- [Task goal] Please output all of the entries exactly and omit any images they hold.
____________
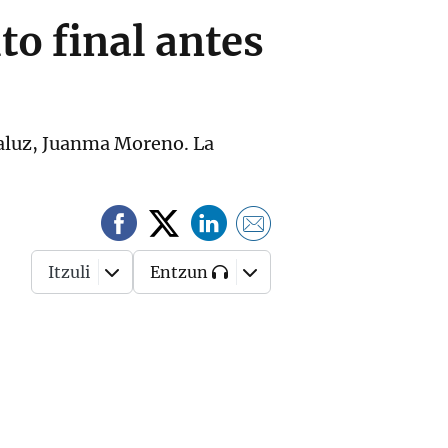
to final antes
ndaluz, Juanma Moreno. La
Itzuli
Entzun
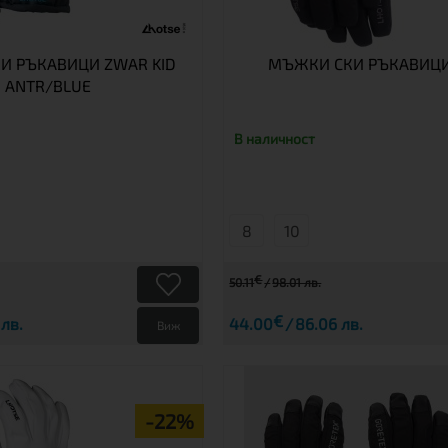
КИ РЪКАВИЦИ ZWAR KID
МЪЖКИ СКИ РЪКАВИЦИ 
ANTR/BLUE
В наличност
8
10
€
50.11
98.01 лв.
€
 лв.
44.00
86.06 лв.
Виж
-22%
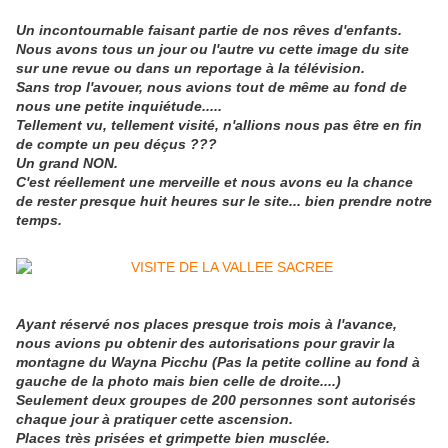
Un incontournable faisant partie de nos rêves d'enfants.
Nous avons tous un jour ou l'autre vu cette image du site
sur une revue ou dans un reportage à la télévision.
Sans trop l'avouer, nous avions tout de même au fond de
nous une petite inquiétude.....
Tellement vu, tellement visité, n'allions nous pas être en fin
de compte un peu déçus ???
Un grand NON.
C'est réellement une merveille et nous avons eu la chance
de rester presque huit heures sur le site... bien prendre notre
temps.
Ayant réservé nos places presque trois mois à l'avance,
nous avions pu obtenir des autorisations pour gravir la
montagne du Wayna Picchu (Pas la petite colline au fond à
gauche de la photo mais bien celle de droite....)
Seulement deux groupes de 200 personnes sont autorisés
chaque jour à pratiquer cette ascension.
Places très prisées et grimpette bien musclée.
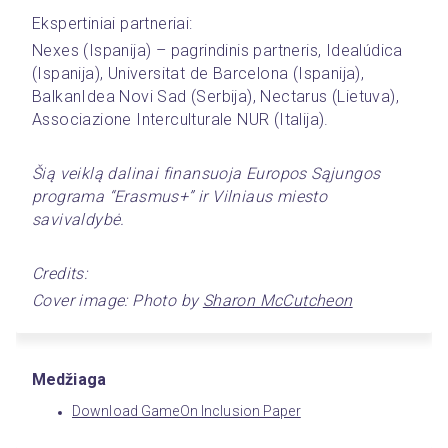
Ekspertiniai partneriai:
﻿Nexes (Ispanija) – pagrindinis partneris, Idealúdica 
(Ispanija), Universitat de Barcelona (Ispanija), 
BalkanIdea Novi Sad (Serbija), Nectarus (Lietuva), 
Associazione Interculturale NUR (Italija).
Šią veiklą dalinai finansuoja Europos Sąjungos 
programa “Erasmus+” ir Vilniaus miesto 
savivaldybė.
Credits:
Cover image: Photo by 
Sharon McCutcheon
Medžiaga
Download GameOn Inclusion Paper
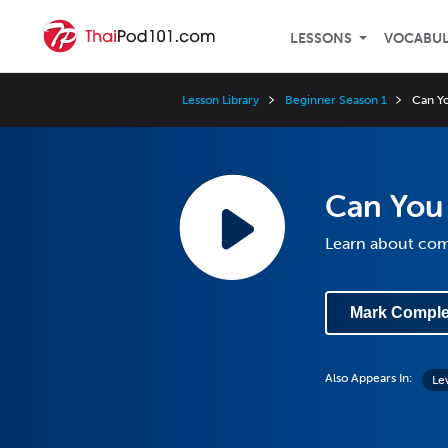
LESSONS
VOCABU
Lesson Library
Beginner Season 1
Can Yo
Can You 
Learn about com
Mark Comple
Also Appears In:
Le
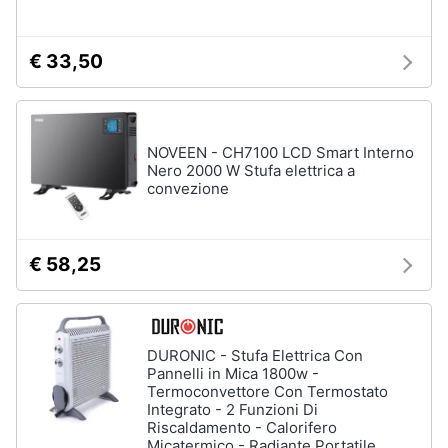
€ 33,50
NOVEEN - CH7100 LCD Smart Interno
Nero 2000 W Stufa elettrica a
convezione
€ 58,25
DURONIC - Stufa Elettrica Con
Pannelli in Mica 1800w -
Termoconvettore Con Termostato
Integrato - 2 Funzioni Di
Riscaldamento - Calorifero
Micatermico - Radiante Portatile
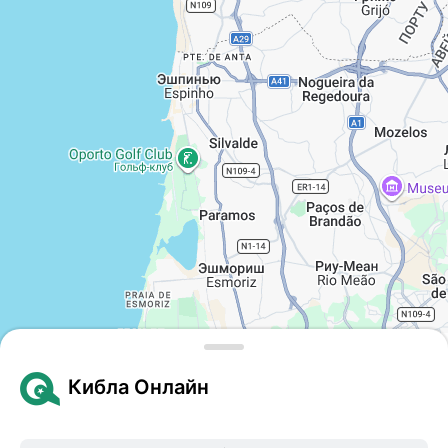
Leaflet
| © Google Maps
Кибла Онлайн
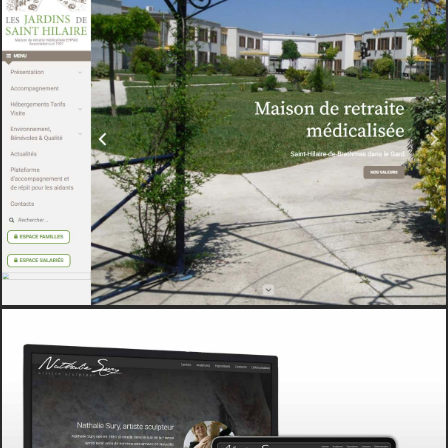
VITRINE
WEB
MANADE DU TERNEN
____________
- [Task output]
to final antes
ndaluz, Juanma Moreno. La
Itzuli
Entzun
КИ РЪКАВИЦИ ZWAR KID
МЪЖКИ СКИ РЪКАВИЦИ 
ANTR/BLUE
В наличност
8
10
€
50.11
98.01 лв.
€
 лв.
44.00
86.06 лв.
Виж
-22%
Un incontournable faisant partie de nos rêves d'enfants.
Nous avons tous un jour ou l'autre vu cette image du site
sur une revue ou dans un reportage à la télévision.
Sans trop l'avouer, nous avions tout de même au fond de
nous une petite inquiétude.....
Tellement vu, tellement visité, n'allions nous pas être en fin
de compte un peu déçus ???
Un grand NON.
C'est réellement une merveille et nous avons eu la chance
de rester presque huit heures sur le site... bien prendre notre
temps.
Ayant réservé nos places presque trois mois à l'avance,
nous avions pu obtenir des autorisations pour gravir la
montagne du Wayna Picchu (Pas la petite colline au fond à
gauche de la photo mais bien celle de droite....)
Seulement deux groupes de 200 personnes sont autorisés
chaque jour à pratiquer cette ascension.
Places très prisées et grimpette bien musclée.
Ekspertiniai partneriai:
﻿Nexes (Ispanija) – pagrindinis partneris, Idealúdica 
(Ispanija), Universitat de Barcelona (Ispanija), 
BalkanIdea Novi Sad (Serbija), Nectarus (Lietuva), 
Associazione Interculturale NUR (Italija).
Šią veiklą dalinai finansuoja Europos Sąjungos 
programa “Erasmus+” ir Vilniaus miesto 
savivaldybė.
Credits:
Cover image: Photo by 
Sharon McCutcheon
Medžiaga
Download GameOn Inclusion Paper
LESSONS
VOCABU
Lesson Library
Beginner Season 1
Can Yo
Can You 
Learn about com
Mark Comple
Also Appears In:
Le
€ 33,50
NOVEEN - CH7100 LCD Smart Interno
Nero 2000 W Stufa elettrica a
convezione
€ 58,25
DURONIC - Stufa Elettrica Con
Pannelli in Mica 1800w -
Termoconvettore Con Termostato
Integrato - 2 Funzioni Di
Riscaldamento - Calorifero
Micatermico - Radiante Portatile
Leaflet
| © Google Maps
Кибла Онлайн
VITRINE
WEB
MANADE DU TERNEN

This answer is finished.